__Page images and extracted text__:

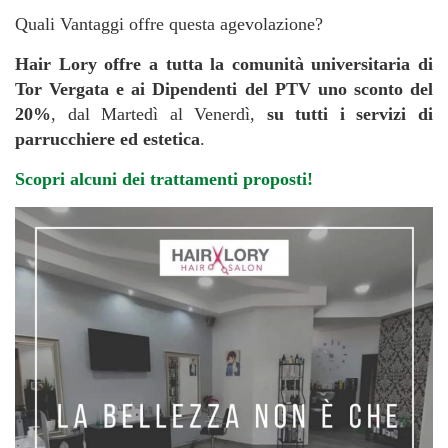
Quali Vantaggi offre questa agevolazione?
Hair Lory offre a tutta la comunità universitaria di
Tor Vergata e ai Dipendenti del PTV uno sconto del
20%
, dal Martedì al Venerdì,
su tutti i servizi di
parrucchiere ed estetica
.
Scopri alcuni dei trattamenti proposti!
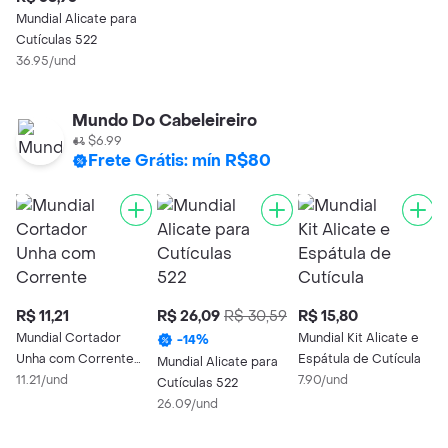
Mundial Alicate para
Cutículas 522
36.95/und
Mundo Do Cabeleireiro
$6.99
Frete Grátis: mín R$80
R$ 11,21
R$ 26,09
R$ 30,59
R$ 15,80
R
Mundial Cortador
Mundial Kit Alicate e
M
-
14
%
Unha com Corrente
Espátula de Cutícula
U
Mundial Alicate para
Classic
11.21/und
7.90/und
1
Cutículas 522
26.09/und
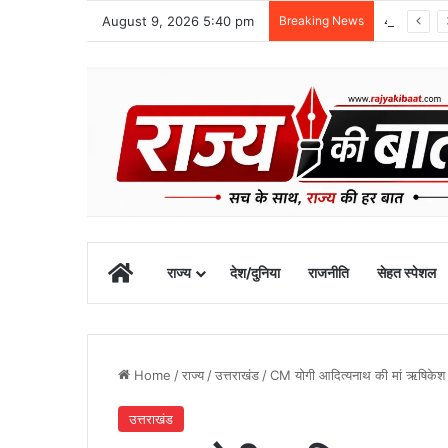
August 9, 2026 5:40 pm
Breaking News
48 वर्षीय क्षेत्र पंचायत सदस्य का खीरगंगा किनारे शव मिला
Home
राज्य
देश/दुनिया
राजनीति
सेहत स्पेशल
Home
/
राज्य
/
उत्तराखंड
/
CM योगी आदित्यनाथ की मां ऋषिकेश के ए
उत्तराखंड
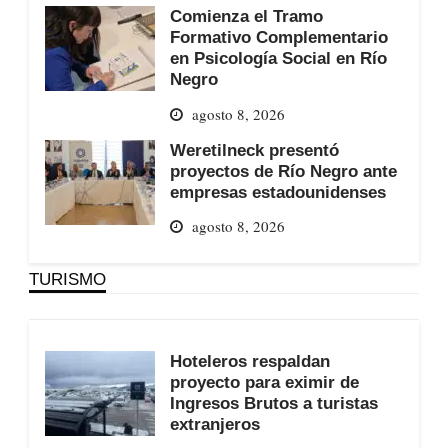
Comienza el Tramo
Formativo Complementario
en Psicología Social en Río
Negro
agosto 8, 2026
Weretilneck presentó
proyectos de Río Negro ante
empresas estadounidenses
agosto 8, 2026
TURISMO
Hoteleros respaldan
proyecto para eximir de
Ingresos Brutos a turistas
extranjeros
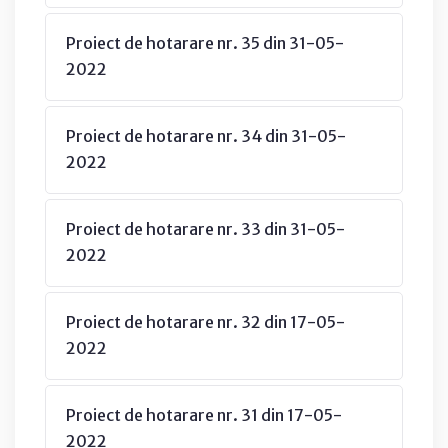
Proiect de hotarare nr. 35 din 31-05-
2022
Proiect de hotarare nr. 34 din 31-05-
2022
Proiect de hotarare nr. 33 din 31-05-
2022
Proiect de hotarare nr. 32 din 17-05-
2022
Proiect de hotarare nr. 31 din 17-05-
2022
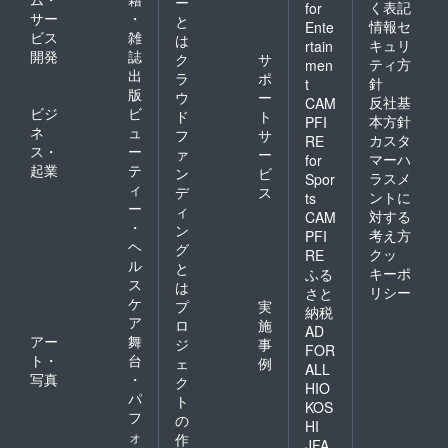
ー
く表記
for
サー
・
と
情報セ
Ente
ビス
雑
は
キュリ
rtain
開発
誌
ク
サ
ティ方
men
出
ラ
ポ
針
t
版
ウ
ー
反社基
CAM
ビジ
ビ
ド
ト
本方針
PFI
ネ
ュ
フ
サ
カスタ
RE
ス・
ー
ァ
ー
マーハ
for
起業
テ
ン
ビ
ラスメ
Spor
ィ
デ
ス
ントに
ts
ー
ィ
対する
CAM
・
ン
考え方
PFI
ヘ
グ
クッ
RE
ル
と
キーポ
ふる
ス
は
リシー
さと
ケ
プ
実
納税
ア
ロ
施
AD
アー
舞
ジ
事
FOR
ト・
台
ェ
例
ALL
写真
・
ク
HIO
パ
ト
KOS
フ
の
HI
ォ
作
JFA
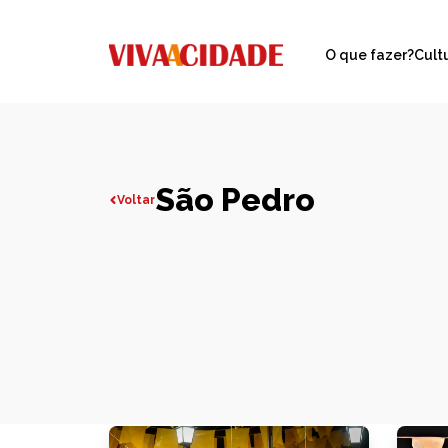
O que fazer?
Cult
São Pedro
Voltar
Todas publicações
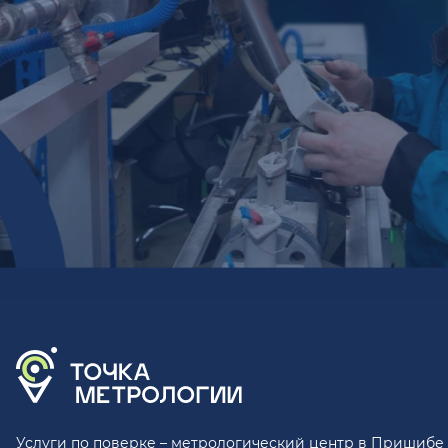
Услуги по поверке – метрологический центр в Пришибе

__WORK INSTRUCTIONS__:
What is the number of lines above that contain "Proiect"? Answer with that number only.

__ANSWER SECTION__:
5